I couldn't agree more with @stephen6. I'd like to taint nodes dedicated for CI jobs, and need way to add tolerations to gitlab-runner and runners pods. Node selector is weak/bad way of picking nodes in busy kubernetes cluster with 100+ apps.
@stephen6 hits the nail on the head. Our use case is that we would like to run a small pool of low-resource instances to run our cluster-components - prometheus, grafana, cluster-autoscaler, cert-manager, etc - and a second pool of larger instances for running all of our generated job pods that can scale down to 0 instances at night when no jobs are running, and up during the day.
Our choices are to either
Taint the nodes of the smaller pool and retrofit EVERY one of our cluster components with a node selector and tolerations to force them into this pool OR
Taint the nodes of the larger pool and add tolerations and a node selector to just the generated job runner pods
I hope it's plain that the latter of these two choices is a SUBSTANTIALLY simpler solution to the problem. We would REALLY appreciate this feature.

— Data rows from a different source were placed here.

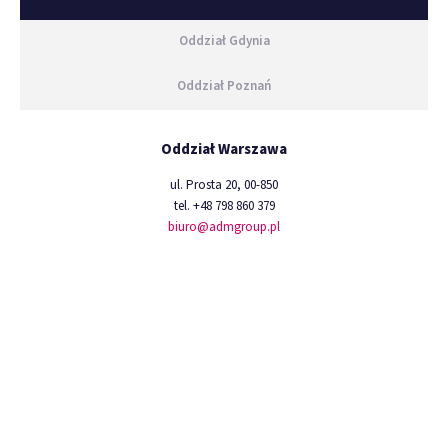
Oddział Gdynia
Oddział Poznań
Oddział Warszawa
ul. Prosta 20, 00-850
tel. +48 798 860 379
biuro@admgroup.pl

I've written up a quick proposal to fix this issue over in #3969 (closed) I did not mean to create a duplicate, but unfortunately i did not find this issue while searching for some reason. Probably because of missing labels here as well.
This currently isn't planned to be worked on. If you're interested in this feature please upvote it - our Product team uses the upvotes as an indication of a feature's popularity.

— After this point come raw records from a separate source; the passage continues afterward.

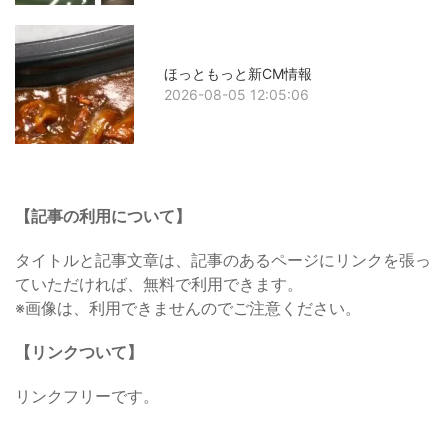
ほっともっと新CM情報
2026-08-05 12:05:06
【記事の利用について】
タイトルと記事文章は、記事のあるページにリンクを張っ
ていただければ、無料で利用できます。
※画像は、利用できませんのでご注意ください。
【リンクついて】
リンクフリーです。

@paulcatinean Not at all what this ticket is about. That setting affects the affinity of the gitlab-runner pod. There is currently no way to configure the affinity for the per-job runner pod.
The details are well defined and justified above for those so inclined.
@stephen6 I recently joined as the new PDM for the Runners. I will be taking a closer look at this issue as we plan out our priorities for the next few releases.
The issue description is kind of vague on what is the actual target. I've read it again and now I'm not sure whether this is about the gitlab-runner pod or the per-job pods.
In the end I would go with the latter since according to the source, the runners: section is about the per-job pods. So I believe the solution provided above is valid (delta the affinity configuration).
That being said, I'd love to see tolerations and affinities supported through the runners: section as the issue suggests.
@kravvcu thank you for the solution, it did work for me to add tolerations to the runner pods (those that to the actual builds).
@DarrenEastman
Though I'd love to see this natively supported by the Helm Chart, putting this working example somewhere easy to find would go a long way already.
And in the same deployment a env var for gitlab-ci runner container:
- name: KUBERNETES_NODE_SELECTOR value: 'node:ci'
Now the runner pod runs on a cheap node 24/7 and the per-job pods spin up on expensive CI nodes that downscale to zero.
We also tested with env var KUBERNETES_NODE_TOLERATIONS and the tolerations are added correctly to per-job pods started on nodes with corresponding taints.
@kravvcu Yeah. There is not an official name given to the per-job pod--made even less clear since the (k8s)Job object was added. It has always been about the per-job pods. The runner itself is delightfully lightweight, so while being able to direct its placement is proper, whether or not one does so is more stylistic than critical. A heavy-weight test/build job running on the wrong host can be detrimental to any non-gitlab-runner workloads.
This feature proposal does tie into the broader Kubernetes theme that we going to be focused on this year. Adding the backlog label for now as we probably won't be able to get to this on our end in the next couple of release milestones.
I after my MR !2324 (merged) has been merged last week and the upcoming release 13.4 you will be able to set kubernetes node affinities settings via config.toml (which you can even reach from the helm chart with gitlab-org/charts/gitlab-runner!253 (closed)). Pod Affinity and Anti-Affinity is on its way with !2368 (closed). So this Issue could be closed, couldn't it?
Basically came here to look how to set podAntiAffinity on the per job runner pod.
We have enough nodes, but when two specially CPU heavy jobs end on the same node, the node might become unresponsive.
Soft antiAffinity will solve this nicely.